Creating connections
At the Hotel Waterloo in Wellington my grandmother hurries to room 507 to write a letter to her husband. From her window she can see the port where he is preparing to board a ship bound for Egypt.
As I am unable to see you to give you one more last goodbye hug I have rushed back here to write you my goodbyes.
Dearest remember always no matter where you are and in what circumstances I am with you – closer than breathing – spirit with your spirit. I am so at one with you.
She is separated from him. Himeros: she desires his embrace. Yet she cannot. Instead she writes to him: Pothos. He is absent and she shapes the space between them with language. In this space she connects to her beloved. Only here in the mediated or virtual realm, created through language, can she be closer than breathing.
Villem Flusser writes that communication is an artificial construct. The words “I love you” that as a sixteen year old I first whispered into a girl’s ear are no more natural than the electric images glowing from a box in a lounge room. Communication and the various systems of language constructed by man exist for the purpose of rendering the abstract tangible. Allowing the unknown to exist in our daily discourses. Language can, through abstraction, create space for the imagining of meaning.
John Hanhardt writes that Gary Hill’s work is ironic in that it concerns itself with the threat of the erasure of language by the very technologies he uses in his art. There is however no chasm between language and communication technologies such as video. Language is not limited to the written or spoken word. Language is by definition a system of communication and the written and spoken word is so often supplanted with the term “language” because it is a system that can be easily measured.
The English alphabet has a set of 26 symbols and these symbols are combined and collected into compilations called dictionaries that list how the symbols should be defined. The written and spoken word therefore is very typical of a system if a system were to be defined as set of principles and guidelines similar to the rules of a game. If we were however to define a system as a set of things that are interconnected together into a network then new communication technologies such as the internet or television, which are focused primarily on creating connections, are as valid, if not more valid, than the written and spoken word as language. This definition of a system as an interconnecting network is more suitable as it is the very nature of communication to create connections.

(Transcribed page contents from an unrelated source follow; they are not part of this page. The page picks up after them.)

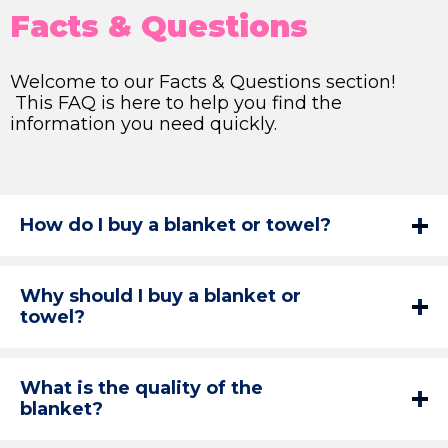
Facts & Questions
Welcome to our Facts & Questions section!
This FAQ is here to help you find the
information you need quickly.
How do I buy a blanket or towel?
Why should I buy a blanket or
towel?
What is the quality of the
blanket?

As a media artist I create connections, or rather I mediate. I present a medium, be it a video, a sound or a website, be it hot or cool, it is a medium, and this is what differentiates the media artist from the traditional concept of an artist. The medium shapes a void where connections can take place. A media artist presents a medium, not an object. The difference is of intention and not necessarily technology. A media artist presents a work with the intention to communicate rather than create. The naïve boundaries drawn up by technologies are neglect to consider why particular tools have been adopted by media artists. Media artists predominantly utilise technologies that have been developed for communication purposes, technologies such as video were developed to aid transmission for broadcast television. The use of these technologies are primarily motivated by a desire to create a connection.
In this regard a media artist is not dissimilar to a lover writing a letter to their beloved. Both the media artist and the lover utilise language, an interconnecting system, to present a medium that shapes the imaginary void where we can be closer than breathing.